La grandi aspettative sono sempre un’arma a doppio taglio; creano hype intorno a un film, ma non di rado poi creano un po’ di delusione dopo la sua visione. Anche Civil War non sfugge a questa regola, anche se il film non è un disastro come il corrispettivo DC. Batman v Superman cercava e riusciva a mettere in campo due battaglie epiche, quella tra i due supereroi e poi quella contro Doomsday; ma falliva nella struttura della trama, nella coerenza dei personaggi, nelle motivazioni deboli o assenti.

Coerenza (molta)

Civil War, da questo punto di vista, è un gigante rispetto al film di Snyder. I personaggi hanno motivazioni solide, diretta conseguenza del carattere che è stato costruito loro e delle vicende che hanno vissuto nei film precedenti.

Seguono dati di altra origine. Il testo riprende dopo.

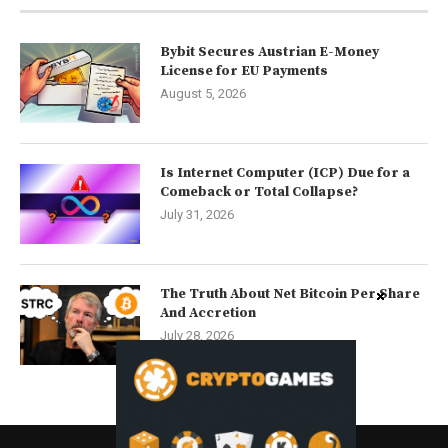
Bybit Secures Austrian E-Money
License for EU Payments
August 5, 2026
Is Internet Computer (ICP) Due for a
Comeback or Total Collapse?
July 31, 2026
The Truth About Net Bitcoin Per Share
And Accretion
July 28, 2026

Dopo un’operazione contro un’organizzazione criminale in Nigeria conclusasi con l’ennesimo disastroso “effetto collaterale”, gli Avengers sono messi sotto processo dall’opinione pubblica e dalla politica. E da loro stessi, che vivono, in modo diverso, la responsabilità terribile delle loro azioni. Hanno salvato il mondo a più riprese, ma nel farlo hanno causato danni e morti; Tony Stark, la cui vita personale ha già subito un duro colpo dalla separazione da Pepper, è particolarmente sensibile e pensa che sia necessario che i poteri dei supereroi vengano in qualche modo regolati e gestiti da un’autorità pubblica. Captain America, viceversa, è reduce dagli avvenimenti di Winter Soldier che hanno portato allo smantellamento dello SHIELD, e quindi ha ben presente il rischio di sottomettersi a un’autorità di qualche tipo, che può cambiare idee e priorità.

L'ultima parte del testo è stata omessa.